View Single Post

CaptRavenous's Avatar

04.11.2013 , 04:51 PM | #104
Quote: Originally Posted by Warwench View Post
So what i gather, is you expect to be able to take a security control like disabling cookies or disabling javascript (or disabling anything else that potentially adds risk while using rich experiences online) and get the same rich experience?

you sir have 2 problems, you don't know how security works and you dont know how the internet works.

You cannot blatantly apply a security control across something like the internet to disable the rich experience and then whine because it doesn't work. You've done none of YOUR due diligence to determine the risk of what the control works on for the site you are applying it against. You need to evaluate, are cookies on this site ok or not? Do i trust the site? Am I ok with the loss of functionality from disabling cookies? the same goes for anything else, java, javascript, flash etc etc.

There are a lot of place you absolutely DO want to disable all of it because the impact of untrusted code is high and the loss of functionality is something you don't care about. you have to evaluate the risk, the impact and the likelihood on a site by site basis.

You haven't done that though, you've just disabled things on all sites and said screw it, i don't care what loss of functionality I might suffer. Then you whine cos you lost functionality.

Website depend on good implementations of things like cookies/javascript to give their users a good experience. There is no way to examine who you are and determine that you don't need to be prompted without a little 2 way trust. If you wont trust SWTOR, they wont trust you. It's pretty simple and anyone with an OUNCE of actual security knowledge can see that.

Before you go off on tangents about cookie stealing and all that, be sure you REALLY understand how those things are done.
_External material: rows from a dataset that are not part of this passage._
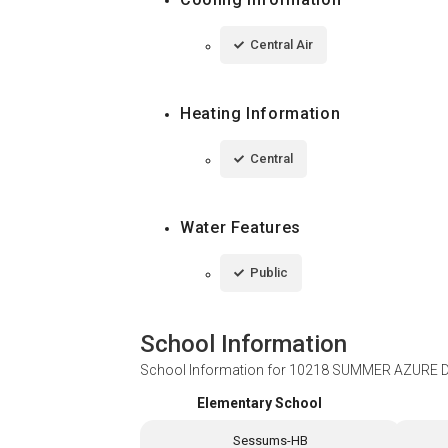
Central Air
Heating Information
Central
Water Features
Public
School Information
School Information for
10218 SUMMER AZURE DR
Elementary School
Sessums-HB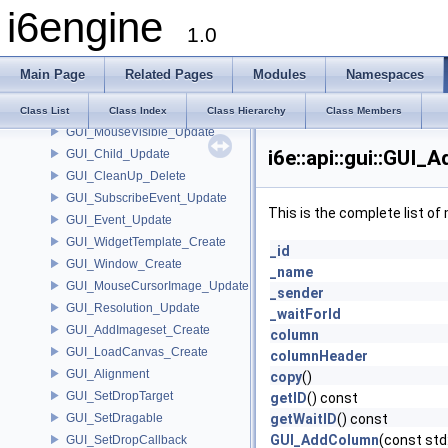
i6engine
GUI_Amount
1.0
GUI_Add_Row_Entry
GUI_Size
Main Page
Related Pages
Modules
Namespaces
GUI_Add_Create
GUI_AddToRoot_Update
Class List
Class Index
Class Hierarchy
Class Members
GUI_MouseVisible_Update
i6e::api::gui::GUI
GUI_Child_Update
GUI_CleanUp_Delete
GUI_SubscribeEvent_Update
This is the complete list o
GUI_Event_Update
GUI_WidgetTemplate_Create
_id
GUI_Window_Create
_name
GUI_MouseCursorImage_Update
_sender
GUI_Resolution_Update
_waitForId
GUI_AddImageset_Create
column
GUI_LoadCanvas_Create
columnHeader
GUI_Alignment
copy
()
GUI_SetDropTarget
getID
() const
GUI_SetDragable
getWaitID
() const
GUI_AddColumn
(const std
GUI_SetDropCallback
p.s. I do have quite a bit of security experience and can debate this and anything else around security all day if you like.
I have no problems on any other websites, MMOs, or forums like I've been having here since they implemented the changes. I keep my cookies disabled and temp files cleared out as a precautionary measure, just in-case myself or someone in my family does accidently come across a blind link or ad that installs a virus. I have had 2 viruses in 15 years of being online, both of which were a minor threat, because there was no important info to steal from my PC in the way of cookies of temp files. Windows remembers NONE of my passwords, I keep those in a safer place, off my PC.
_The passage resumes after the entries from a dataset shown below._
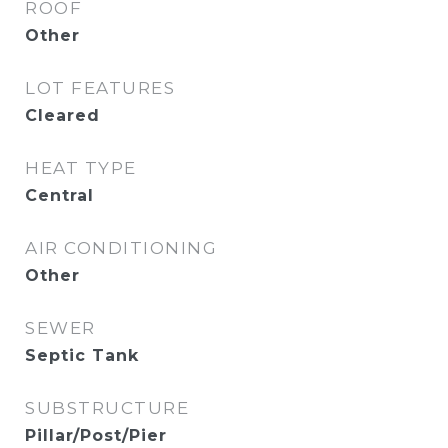
ROOF
Other
LOT FEATURES
Cleared
HEAT TYPE
Central
AIR CONDITIONING
Other
SEWER
Septic Tank
SUBSTRUCTURE
Pillar/Post/Pier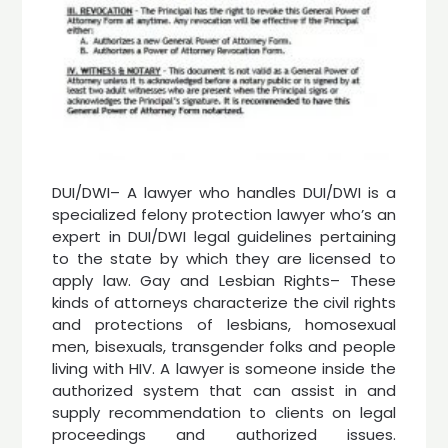
DUI/DWI– A lawyer who handles DUI/DWI is a
specialized felony protection lawyer who’s an
expert in DUI/DWI legal guidelines pertaining
to the state by which they are licensed to
apply law. Gay and Lesbian Rights– These
kinds of attorneys characterize the civil rights
and protections of lesbians, homosexual
men, bisexuals, transgender folks and people
living with HIV. A lawyer is someone inside the
authorized system that can assist in and
supply recommendation to clients on legal
proceedings and authorized issues.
I've played other MMOs, and still do. I've not had any troubles with their security as I am now having here. Same with other forums I visit, no problems, just here.
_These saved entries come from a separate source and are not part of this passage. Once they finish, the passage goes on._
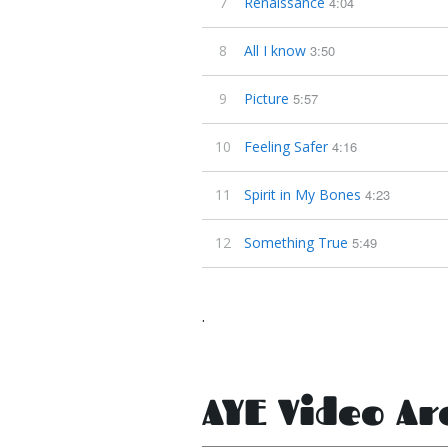
7
Renaissance
4:04
8
All I know
3:50
9
Picture
5:57
10
Feeling Safer
4:16
11
Spirit in My Bones
4:23
12
Something True
5:49
.
AYE Video Ar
I've lost no functionality in doing things the way I do. I can visit any other websites, everything that should work, does work. Except here.

I never get prompted for a OTP when logging into the game, only when signing into the forums. These new security measures were poorly implemented, and aimed at players who know next to nothing about IT security, or its a ploy to get us all to buy security keys, probably both.

If I know nothing about IT security, then my PCs should be royally screwed with viruses, Trojans, and keyloggers. They're not. I own 3 PCs and a laptop, and have never had any major problems with security, just the 2 viruses, as stated earlier. My track record with PCs and keeping them secure speaks for itself. I used to do government IT security. No PC or network was compromised under my watch.

Bottom line, my internet works just fine everywhere else, just not here with the stupid implementation of this OTP feature.

P.S. You'll note I didn't personally attack you.